Sprint Nextel (http://host.businessweek.com/businessweek/Corporate_Snapshot.html?Symbol=S)
Reiterates 4 STARS (buy)
Analyst: Kenneth Leon, CPA
Sprint intends to launch Mobile WiMAX broadband services in initial markets Chicago and Washington, DC, by year-end 2007, with a larger roll-out covering 100 million or more people by end of 2008. We believe WiMAX is closer to reality, given the leading wireless device makers are supporting Sprint’s network rollout and the planned IPOs for Clearwire and NextWave Wireless, two WiMAX carriers, filed with the SEC. In Las Vegas this week, Sprint and MobiTV will demonstrate WiMAX mobile TV. Priced at an enterprise value of 5.7 times our 2007 EBITDA estimate, below peers, our recommendation is buy.
RadioShack (http://host.businessweek.com/businessweek/Corporate_Snapshot.html?Symbol=RSH)
Reiterates 2 STARS (sell)
Analyst: Michael Souers
Despite its projection of a 7.8% decline in comparable-store sales, slightly worse than we had forecast, the retailer expects fourth quarter net income to increase. We believe the company has done an admirable job in terms of cost containment. However, we believe continued top-line weakness will hamper operating margin expansion over the longer term. We continue to look for fourth quarter EPS of 43 cents, and are keeping our respective 2006 and 2007 estimates of 73 cents and 93 cents. We find RadioShack unattractive at about 20 times our 2007 EPS estimate, a premium to faster-growing peers and modestly above the company’s 3-year historical average.
Audible (http://host.businessweek.com/businessweek/Corporate_Snapshot.html?Symbol=ADBL)
Ups to 3 STARS (hold) from 2 STARS (sell)
Analyst: Scott Kessler
Shares have fallen some 15% since the high on December 7 and are now below our 12-month target price of $8. From the low on September 26, Audible has risen 20%. We are still skeptical of the company’s prospects for longer-term growth and nearer-term profitabilty. However, we have seen recent indications that Audible has been advertising online more aggressively. Moreover, we think near-term positive catalysts could include a conference presentation scheduled for Wednesday, January 10, and fourth quarter results, which we expect by February. Our upgrade reflects risk-reward considerations.
Varian Semiconductor (http://host.businessweek.com/businessweek/Corporate_Snapshot.html?Symbol=VSEA)
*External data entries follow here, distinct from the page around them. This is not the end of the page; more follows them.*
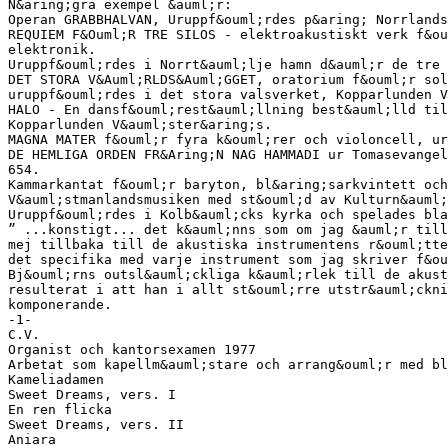
N&aring;gra exempel &auml;r:
Operan GRABBHALVAN, Uruppf&ouml;rdes p&aring; Norrlands
REQUIEM F&Ouml;R TRE SILOS - elektroakustiskt verk f&ou
elektronik.
Uruppf&ouml;rdes i Norrt&auml;lje hamn d&auml;r de tre 
DET STORA V&Auml;RLDS&Auml;GGET, oratorium f&ouml;r sol
uruppf&ouml;rdes i det stora valsverket, Kopparlunden V
HALO - En dansf&ouml;rest&auml;llning best&auml;lld til
Kopparlunden V&auml;ster&aring;s.
MAGNA MATER f&ouml;r fyra k&ouml;rer och violoncell, ur
DE HEMLIGA ORDEN FR&Aring;N NAG HAMMADI ur Tomasevangel
654.
Kammarkantat f&ouml;r baryton, bl&aring;sarkvintett och
V&auml;stmanlandsmusiken med st&ouml;d av Kulturn&auml;
Uruppf&ouml;rdes i Kolb&auml;cks kyrka och spelades bl
” ...konstigt... det k&auml;nns som om jag &auml;r till
mej tillbaka till de akustiska instrumentens r&ouml;tte
det specifika med varje instrument som jag skriver f&ou
Bj&ouml;rns outsl&auml;ckliga k&auml;rlek till de akust
resulterat i att han i allt st&ouml;rre utstr&auml;ckni
komponerande.
-1-
C.V.
Organist och kantorsexamen 1977
Arbetat som kapellm&auml;stare och arrang&ouml;r med bl
Kameliadamen
Sweet Dreams, vers. I
En ren flicka
Sweet Dreams, vers. II
Aniara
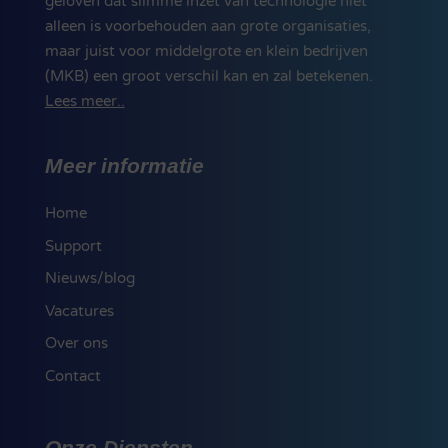
geloven dat slimme inzet van technologie niet
alleen is voorbehouden aan grote organisaties,
maar juist voor middelgrote en klein bedrijven
(MKB) een groot verschil kan en zal betekenen.
Lees meer..
Meer informatie
Home
Support
Nieuws/blog
Vacatures
Over ons
Contact
Onze Diensten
Cuts to 2 STARS (sell) from 3 STARS (hold)
Analyst: David Kaplan
With Varian Semiconductor shares trading at 26 times our calendar 2006 earnings per share (EPS) estimate of $1.76 and 18.9 times our calendar 2007 estimate of $2.42, we view stock as overvalued. Shares have risen 10% in the last 30 days, and now exceed our 12-month target price of $44. While we believe Varian Semiconductor gained market share in 2005 and 2006, we think competition is likely to heat up from competitor Acxelis (http://host.businessweek.com/businessweek/Corporate_Snapshot.html?Symbol=ACLS), which is making slow but steady progress in the ramp of its new Optima HD product.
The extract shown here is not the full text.